As of May 11th, Greenland has been coronavirus-free for over a month, and all 11 confirmed cases have fully recovered. Greenland is currently open for domestic travel, with incoming international travel permitted only for essential trips.
4. Trump wasn’t the first American to try to buy Greenland
During WWII, Greenland became a de facto protectorate of the United States. In exchange for protection from Nazi Germany, the U.S. was able to place its military all over the country. After the war, the U.S. offered Denmark 100 million USD for Greenland. The Danes politely declined but agreed to let the U.S. keep a restricted military presence.
Over 60 years later, Greenland is still cleaning up the mess the Americans left behind at these military sites.

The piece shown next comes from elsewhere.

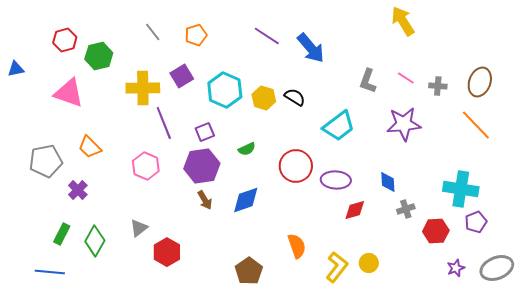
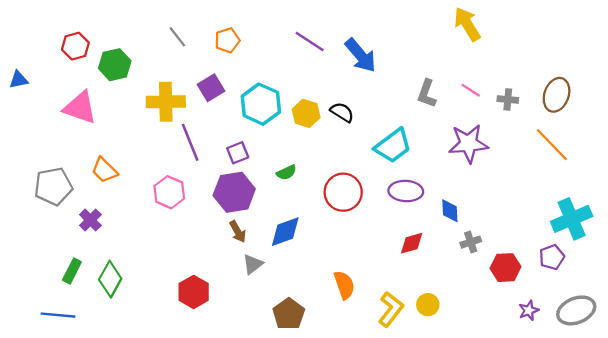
purple ellipse: (336, 180) -> (406, 191), moved
cyan cross: (461, 189) -> (572, 219), moved, turned -32
gray triangle: (139, 228) -> (253, 264), moved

This mess includes a top-secret nuclear missile launch base that the U.S. tried to build under the ice cap in the 1950s. It was called Project Iceworm, and they did it behind everyone’s backs. They abandoned the experiment when they realized that the ice cap moves. This would crush their tunnels in a matter of years. But guess what they left behind? A whole lot of nuclear waste.
As of right now, the nuclear waste is still beneath the ice. But climate change projections show that the toxic substances may be released into the environment in the near future. And this is just one of over 30 military sites that the U.S. left behind without cleaning up.
5. If the end is nigh, I’m definitely in the right country
Greenland is the least densely populated territory in the world.
A population of 56,000 is spread out over an area roughly the size of western Europe. Hunting is a big part of Greenland’s heritage and present existence. Almost all of the Greenlanders I have met are hunters themselves. Otherwise, they have family members who hunt or buy their meat supply directly from hunters. And I don’t mean leisurely hunting on the weekends. This is hunting to get enough reindeer to supply you and your family for the winter months ahead.
The same applies to fishing and foraging. In home after home, I’ve seen freezers filled with crowberries, rainbow trout, lumpfish roe, and blueberries saved from previous seasons.
While there are efforts to experiment with agriculture in the country, there are virtually no vegetables or fruit grown in Greenland. Supermarkets are stocked with supplies shipped in from Denmark, which means that being a vegan or vegetarian here is the least sustainable choice you can make.
Do I actually think the end is near? Probably not. But if the apocalypse does come, I have to say I’m kind of relieved to be in Greenland. To be surrounded by people who know how to hunt down their dinner–and probably have two freezers filled with meat from last year–is reassuring, to say the least.
What would you do if you find yourself in my situation in Greenland during a pandemic? Would you stay or risk travel? Are you experiencing a lockdown in an unexpected place? Share!